**Problem statement**
Every line of the entries below that carries the string "البضاعة" should be copied.
::: Data for analysis
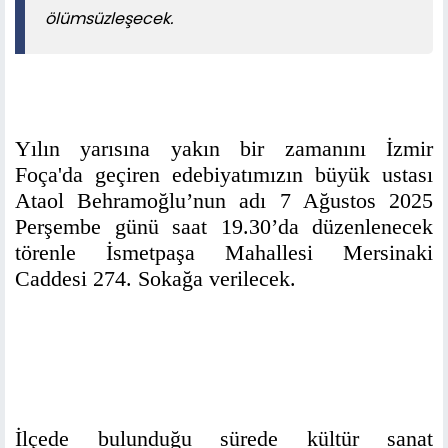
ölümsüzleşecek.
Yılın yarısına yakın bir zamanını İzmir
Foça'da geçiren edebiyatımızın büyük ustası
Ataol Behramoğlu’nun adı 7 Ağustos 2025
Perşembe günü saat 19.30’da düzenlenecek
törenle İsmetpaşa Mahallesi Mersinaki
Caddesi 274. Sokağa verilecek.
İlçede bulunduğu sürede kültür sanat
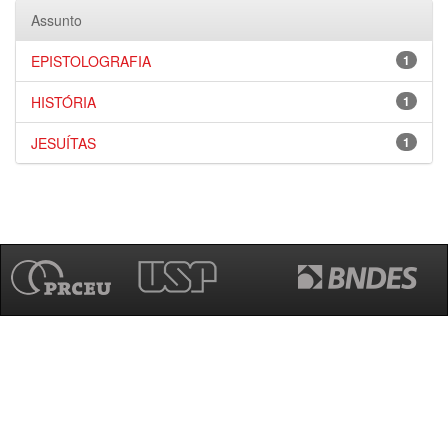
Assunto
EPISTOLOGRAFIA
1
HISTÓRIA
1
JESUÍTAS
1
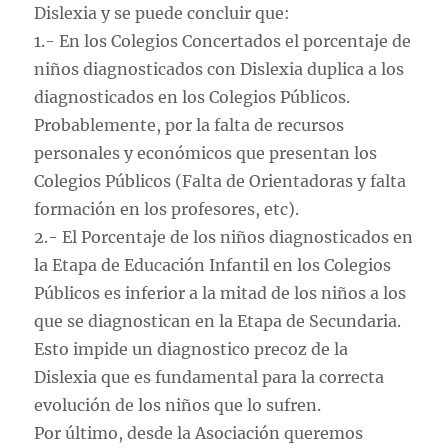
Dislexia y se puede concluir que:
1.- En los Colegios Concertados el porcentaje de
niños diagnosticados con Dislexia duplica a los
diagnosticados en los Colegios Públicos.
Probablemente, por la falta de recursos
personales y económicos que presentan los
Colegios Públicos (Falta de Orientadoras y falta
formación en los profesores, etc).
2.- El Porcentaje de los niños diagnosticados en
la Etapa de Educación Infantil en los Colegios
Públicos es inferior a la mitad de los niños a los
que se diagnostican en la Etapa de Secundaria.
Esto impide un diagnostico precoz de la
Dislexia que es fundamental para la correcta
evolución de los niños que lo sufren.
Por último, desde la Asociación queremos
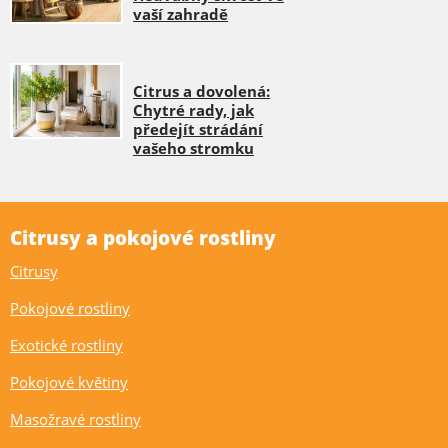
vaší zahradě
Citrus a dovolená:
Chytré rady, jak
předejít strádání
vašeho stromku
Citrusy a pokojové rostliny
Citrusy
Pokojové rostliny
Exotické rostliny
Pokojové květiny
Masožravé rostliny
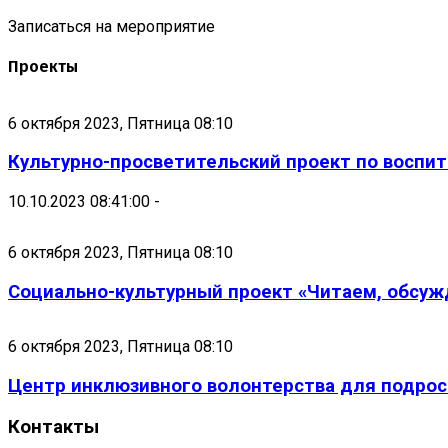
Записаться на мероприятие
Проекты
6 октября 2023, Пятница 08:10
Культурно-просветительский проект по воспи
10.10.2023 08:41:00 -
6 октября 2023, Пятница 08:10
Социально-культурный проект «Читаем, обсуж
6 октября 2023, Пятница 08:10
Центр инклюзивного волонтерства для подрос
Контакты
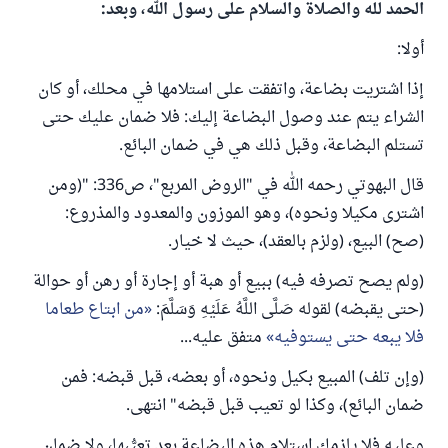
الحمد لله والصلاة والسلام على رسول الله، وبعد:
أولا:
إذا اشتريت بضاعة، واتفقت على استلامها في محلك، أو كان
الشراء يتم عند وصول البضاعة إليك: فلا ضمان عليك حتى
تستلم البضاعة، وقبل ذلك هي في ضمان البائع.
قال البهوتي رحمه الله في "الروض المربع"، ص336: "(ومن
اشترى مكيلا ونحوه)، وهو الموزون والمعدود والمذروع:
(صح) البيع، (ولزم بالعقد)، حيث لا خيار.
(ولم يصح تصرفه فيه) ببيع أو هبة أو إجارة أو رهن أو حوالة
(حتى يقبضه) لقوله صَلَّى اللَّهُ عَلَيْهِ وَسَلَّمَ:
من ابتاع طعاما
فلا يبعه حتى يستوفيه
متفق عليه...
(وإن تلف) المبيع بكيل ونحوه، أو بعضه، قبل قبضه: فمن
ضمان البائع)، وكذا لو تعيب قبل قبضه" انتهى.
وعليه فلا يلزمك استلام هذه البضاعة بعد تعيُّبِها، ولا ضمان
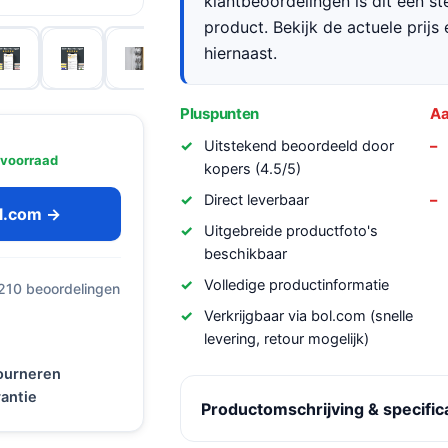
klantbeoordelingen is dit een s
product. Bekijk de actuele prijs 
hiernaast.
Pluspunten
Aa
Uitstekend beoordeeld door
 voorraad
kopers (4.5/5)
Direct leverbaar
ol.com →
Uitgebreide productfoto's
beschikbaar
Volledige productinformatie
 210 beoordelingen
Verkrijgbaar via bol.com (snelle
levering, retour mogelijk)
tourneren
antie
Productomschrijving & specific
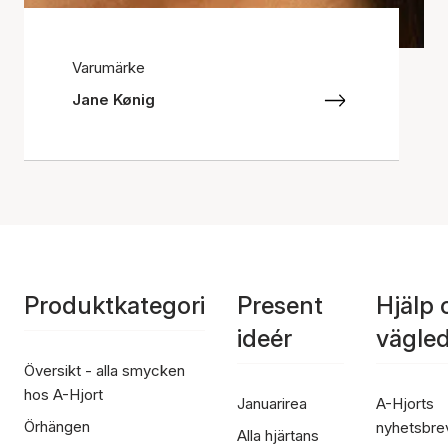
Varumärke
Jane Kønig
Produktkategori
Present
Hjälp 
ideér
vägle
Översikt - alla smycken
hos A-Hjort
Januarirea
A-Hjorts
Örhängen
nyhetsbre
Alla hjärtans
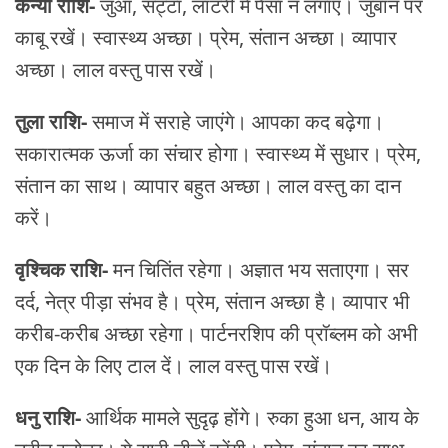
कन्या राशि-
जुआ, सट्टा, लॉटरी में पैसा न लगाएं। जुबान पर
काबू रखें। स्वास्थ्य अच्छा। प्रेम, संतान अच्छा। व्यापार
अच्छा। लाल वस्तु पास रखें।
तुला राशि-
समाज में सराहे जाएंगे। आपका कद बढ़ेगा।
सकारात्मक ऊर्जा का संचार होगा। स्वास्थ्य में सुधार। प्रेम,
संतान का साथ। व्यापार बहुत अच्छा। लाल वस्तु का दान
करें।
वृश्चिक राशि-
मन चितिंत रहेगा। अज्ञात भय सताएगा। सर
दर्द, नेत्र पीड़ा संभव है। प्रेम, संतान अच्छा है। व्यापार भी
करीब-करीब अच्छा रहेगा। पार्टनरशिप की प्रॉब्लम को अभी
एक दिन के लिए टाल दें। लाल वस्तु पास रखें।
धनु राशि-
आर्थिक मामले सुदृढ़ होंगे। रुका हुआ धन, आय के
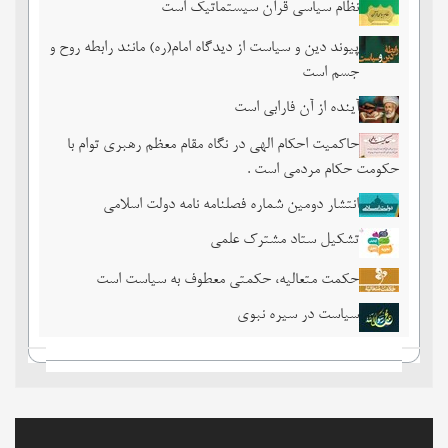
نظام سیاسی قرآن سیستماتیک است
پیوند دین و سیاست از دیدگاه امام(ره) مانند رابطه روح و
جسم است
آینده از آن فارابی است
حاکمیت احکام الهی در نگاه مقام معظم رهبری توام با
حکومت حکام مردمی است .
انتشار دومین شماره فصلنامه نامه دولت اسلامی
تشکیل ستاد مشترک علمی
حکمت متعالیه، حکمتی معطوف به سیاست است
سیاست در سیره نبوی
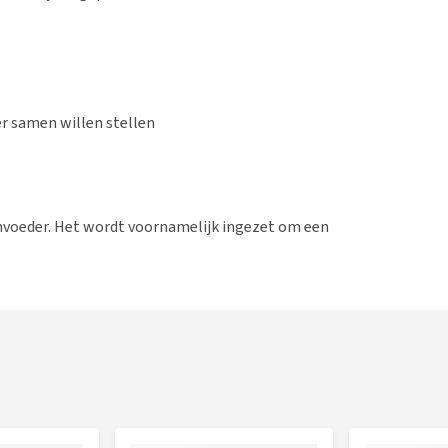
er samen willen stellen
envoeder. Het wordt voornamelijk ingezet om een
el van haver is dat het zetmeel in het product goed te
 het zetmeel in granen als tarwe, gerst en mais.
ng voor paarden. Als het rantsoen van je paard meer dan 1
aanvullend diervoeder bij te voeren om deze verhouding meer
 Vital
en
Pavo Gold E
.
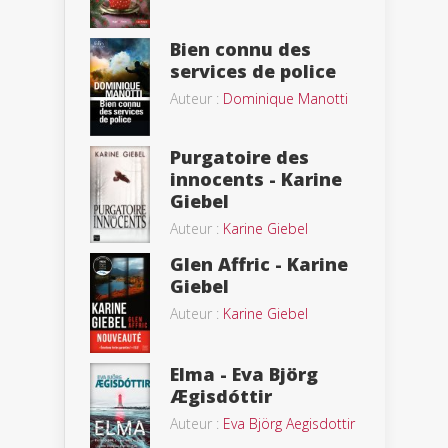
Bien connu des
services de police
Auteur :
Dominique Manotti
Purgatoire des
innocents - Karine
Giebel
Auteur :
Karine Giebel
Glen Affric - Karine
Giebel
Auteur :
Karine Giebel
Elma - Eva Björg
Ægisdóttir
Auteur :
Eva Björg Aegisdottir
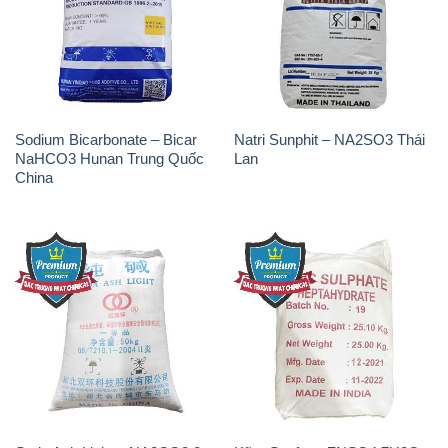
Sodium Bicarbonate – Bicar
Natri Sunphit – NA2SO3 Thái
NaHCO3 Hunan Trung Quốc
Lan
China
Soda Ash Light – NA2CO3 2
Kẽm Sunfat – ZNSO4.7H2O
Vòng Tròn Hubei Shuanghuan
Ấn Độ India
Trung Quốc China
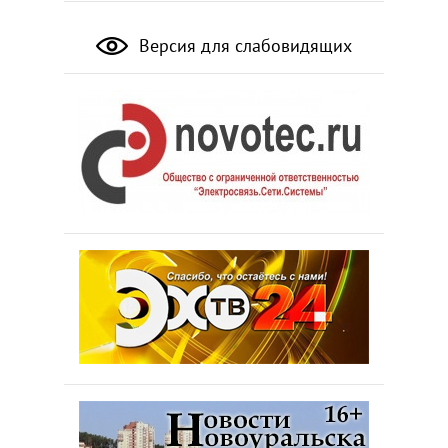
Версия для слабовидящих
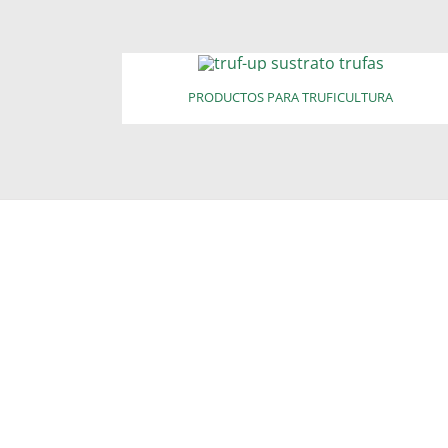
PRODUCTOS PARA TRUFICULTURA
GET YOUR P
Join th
::::::
**Result below**
الشراء يتم عند وصول البضاعة إليك: فلا ضمان عليك حتى
تستلم البضاعة، وقبل ذلك هي في ضمان البائع.
وعليه فلا يلزمك استلام هذه البضاعة بعد تعيُّبِها، ولا ضمان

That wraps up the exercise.